The calculated values of tangent loss from (33) and (34) and experimental result of Kaminow and Harding [35] are shown in Figure 4 and given in Table 3. The loss was calculated at 9.2 GHz because experimental data is available only at that frequency range. The theoretical results of the present study are in good agreement with experimental results of Kaminow and Harding [35]. The temperature dependence of loss does not appear to be exponential. Thus, third- and fourth-order anharmonicity may be responsible for the observed behaviour of loss tangent. In the microwave frequency rage, an increase in frequency is followed by an increase in transverse and longitudinal dielectric loss tangent. The loss decreases with increase in temperature for KDP-type crystals, in their PE phase. This shows Curie-Weiss type behaviour of the dielectric loss tangent.

In this paper the four-particle cluster model Hamiltonian with the anharmonic contributions up to fourth-order has been taken into consideration in study of dielectric properties and ultrasonic attenuation in KDP-type ferroelectric crystals. Using double time thermal Green’s function method and Dyson’s equation the collective mode frequencies and widths have been calculated. These parameters lead to the expressions for the dielectric constant and loss tangent. The observed dielectric properties have been explained in terms of present study. The expressions for dielectric constant and loss tangent have been derived and compared with the experimental results. Using Blinc-de Gennes model parameter values given by Ganguli et al. [23] we have calculated temperature variations of these quantities for KDP- type crystals. It is observed that these results are in good agreement with each other and with the results obtained by other methods. The present results reduce to the results of others [22, 23, 40] if the width and shift are neglected. Only Ganguli et al. [23] modified the Ramakrishnan and Tanaka theory by considering anharmonic interaction. Their treatment explains many features of order-disorder ferroelectrics. However, due to insufficient treatment of anharmonic interactions, they could not obtain quantitatively good results and could not describe some very interesting properties, like dielectric properties, acoustic attenuation, and so forth.

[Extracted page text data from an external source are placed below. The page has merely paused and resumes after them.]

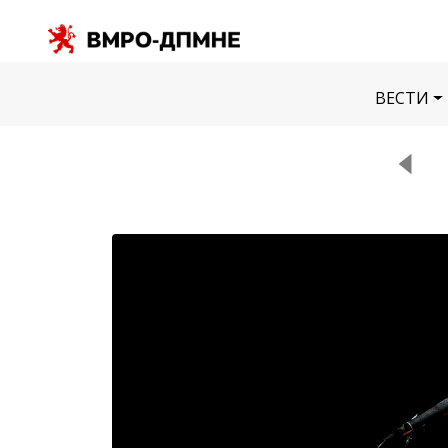
ВЕСТИ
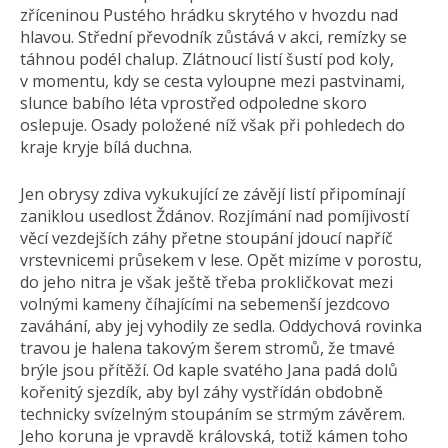
zříceninou Pustého hrádku skrytého v hvozdu nad
hlavou. Střední převodník zůstává v akci, remízky se
táhnou podél chalup. Zlátnoucí listí šustí pod koly,
v momentu, kdy se cesta vyloupne mezi pastvinami,
slunce babího léta vprostřed odpoledne skoro
oslepuje. Osady položené níž však při pohledech do
kraje kryje bílá duchna.
Jen obrysy zdiva vykukující ze závějí listí připomínají
zaniklou usedlost Ždánov. Rozjímání nad pomíjivostí
věcí vezdejších záhy přetne stoupání jdoucí napříč
vrstevnicemi průsekem v lese. Opět mizíme v porostu,
do jeho nitra je však ještě třeba prokličkovat mezi
volnými kameny číhajícími na sebemenší jezdcovo
zaváhání, aby jej vyhodily ze sedla. Oddychová rovinka
travou je halena takovým šerem stromů, že tmavé
brýle jsou přítěží. Od kaple svatého Jana padá dolů
kořenitý sjezdík, aby byl záhy vystřídán obdobně
technicky svízelným stoupáním se strmým závěrem.
Jeho koruna je vpravdě královská, totiž kámen toho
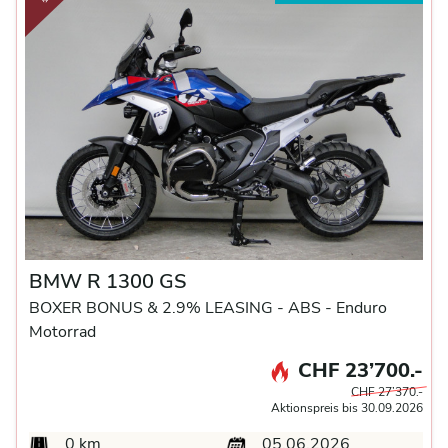
BMW R 1300 GS
BOXER BONUS & 2.9% LEASING -
ABS -
Enduro
Motorrad
CHF 23’700.-
CHF 27’370.-
Aktionspreis bis 30.09.2026
0 km
05.06.2026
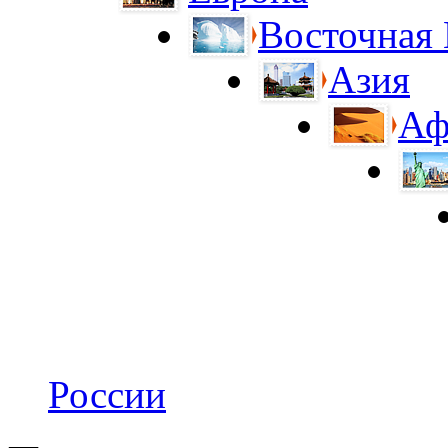
Восточная
Азия
Аф
России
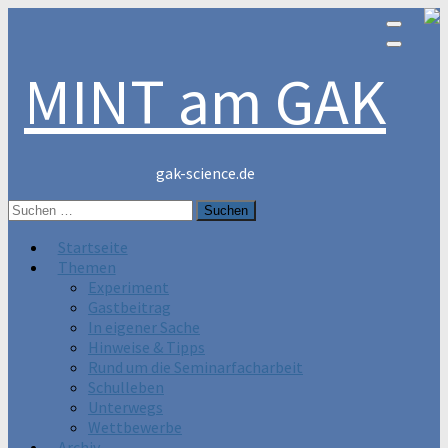
MINT am GAK
gak-science.de
Suchen
nach:
Startseite
Themen
Experiment
Gastbeitrag
In eigener Sache
Hinweise & Tipps
Rund um die Seminarfacharbeit
Schulleben
Unterwegs
Wettbewerbe
Archiv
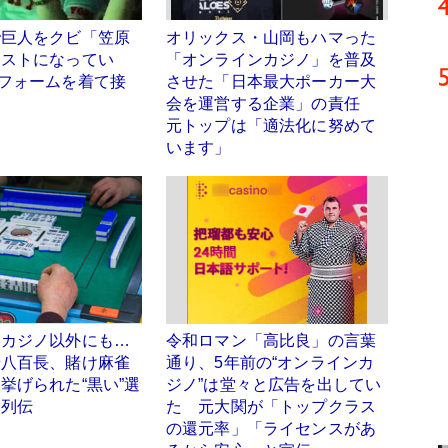
で巨人をクビ「笠原
オリックス・山岡もハマった
ホストになってい
「オンラインカジノ」を普及
フォームを着て接
させた「日本最大ポーカー大
会を運営する企業」の責任
元トップは「適法化に努めて
います」
ンカジノ以外にも…
令和ロマン「高比良」の言葉
や八百長、賭け麻雀
通り、5年前の“オンラインカ
挙げられた“黒い”選
ジノ”は堂々と広告を出してい
チ列伝
た 元大関が「トップクラス
の還元率」「ライセンスがあ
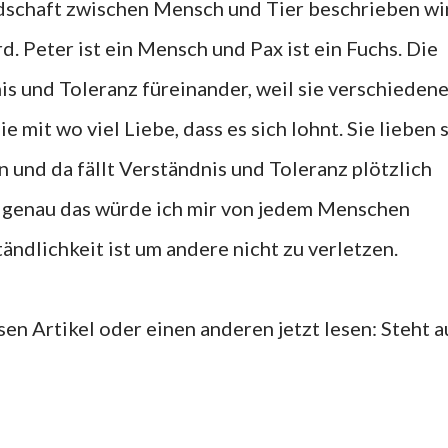
ndschaft zwischen Mensch und Tier beschrieben wi
rd. Peter ist ein Mensch und Pax ist ein Fuchs. Die
is und Toleranz füreinander, weil sie verschieden
 mit wo viel Liebe, dass es sich lohnt. Sie lieben 
n und da fällt Verständnis und Toleranz plötzlich
 genau das würde ich mir von jedem Menschen
ändlichkeit ist um andere nicht zu verletzen.
sen Artikel oder einen anderen jetzt lesen: Steht a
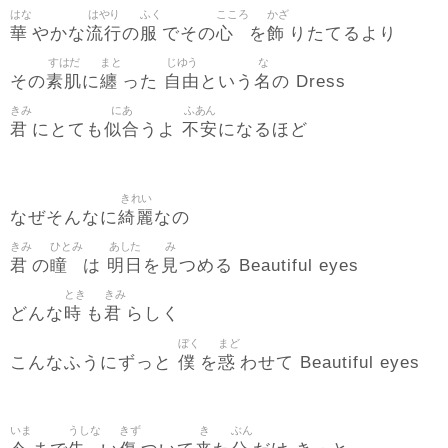
はな
はやり
ふく
こころ
かざ
華
流行
服
心
飾
やかな
の
でその
を
りたてるより
すはだ
まと
じゆう
な
素肌
纏
自由
名
その
に
った
という
の Dress
きみ
にあ
ふあん
君
似合
不安
にとても
うよ
になるほど
きれい
綺麗
なぜそんなに
なの
きみ
ひとみ
あした
み
君
瞳
明日
見
の
は
を
つめる Beautiful eyes
とき
きみ
時
君
どんな
も
らしく
ぼく
まど
僕
惑
こんなふうにずっと
を
わせて Beautiful eyes
いま
うしな
きず
き
ぶん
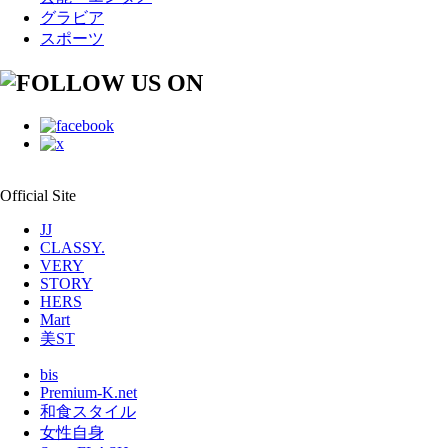
グラビア
スポーツ
Official Site
JJ
CLASSY.
VERY
STORY
HERS
Mart
美ST
bis
Premium-K.net
和食スタイル
女性自身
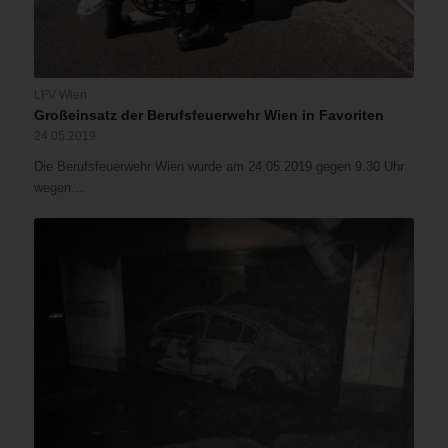
LFV Wien
Großeinsatz der Berufsfeuerwehr Wien in Favoriten
24.05.2019
Die Berufsfeuerwehr Wien wurde am 24.05.2019 gegen 9.30 Uhr
wegen…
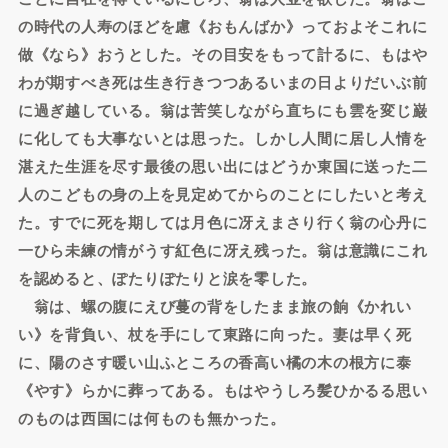
の時代の人寿のほどを慮《おもんばか》っておよそこれに
做《なら》おうとした。その目安をもって計るに、もはや
わが期すべき死は生き行きつつあるいまの日よりだいぶ前
に過ぎ越している。翁は苦笑しながら直ちにも雲を変じ巌
に化しても大事ないとは思った。しかし人間に居し人情を
湛えた生涯を尽す最後の思い出にはどうか東国に送った二
人のこどもの身の上を見定めてからのことにしたいと考え
た。すでに死を期しては月色に冴えまさり行く翁の心丹に
一ひら未練の情がうす紅色に冴え残った。翁は意識にこれ
を認めると、ぽたりぽたりと涙を零した。
翁は、螺の腹にえび蔓の背をしたまま旅の餉《かれい
い》を背負い、杖を手にして東路に向った。妻は早く死
に、陽のさす暖い山ふところの香高い橘の木の根方に泰
《やす》らかに葬ってある。もはやうしろ髪ひかるる思い
のものは西国には何ものも無かった。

Thus, from the present study, it is concluded that the consideration of four-cluster Hamiltonian along with the third- and fourth-order anharmonicities for the KDP-type ferroelectrics leads to the renormalization and stabilization of the relaxational soft mode and the renormalization of the pseudospin exchange interaction constant. The decoupling of the correlations appearing in the dynamical equation after applying Dyson’s equation results in shift in frequency and facilitates the calculation of damping parameter, which is related to the loss tangent. The anomalous behaviour in order-disorder KDP-type ferroelectrics finds explanation by the consideration of collective proton-phonon interaction and third- and fourth-order anharmonicities in the four-particle cluster Hamiltonian. The dielectric properties and ultrasonic attenuation strongly depend on the relaxational mode behaviour of stochastic motion of H2PO4 group in KDP-type ferroelectrics.

Competing Interests

The authors declare that there is no conflict of interests regarding the publication of this paper.